═══ STUDY MATERIAL
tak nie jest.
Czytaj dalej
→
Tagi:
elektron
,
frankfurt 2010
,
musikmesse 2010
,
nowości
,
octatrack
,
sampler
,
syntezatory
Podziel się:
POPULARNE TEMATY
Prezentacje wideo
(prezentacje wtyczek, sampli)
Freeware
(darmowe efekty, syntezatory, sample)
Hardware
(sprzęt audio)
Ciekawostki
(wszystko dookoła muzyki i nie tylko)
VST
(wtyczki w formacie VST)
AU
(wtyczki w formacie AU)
══════
═══ STUDY MATERIAL
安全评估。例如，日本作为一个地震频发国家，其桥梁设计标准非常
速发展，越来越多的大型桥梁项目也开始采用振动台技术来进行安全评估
══════
WHAT YOU ARE ASKED TO DO:
Everything above from the line containing "Prezentacje wideo" down to the line containing "(wtyczki w formacie AU)" is to be transcribed exactly, with both of those lines included and nothing else added.

ANSWER FOR THIS EXERCISE:
Prezentacje wideo
(prezentacje wtyczek, sampli)
Freeware
(darmowe efekty, syntezatory, sample)
Hardware
(sprzęt audio)
Ciekawostki
(wszystko dookoła muzyki i nie tylko)
VST
(wtyczki w formacie VST)
AU
(wtyczki w formacie AU)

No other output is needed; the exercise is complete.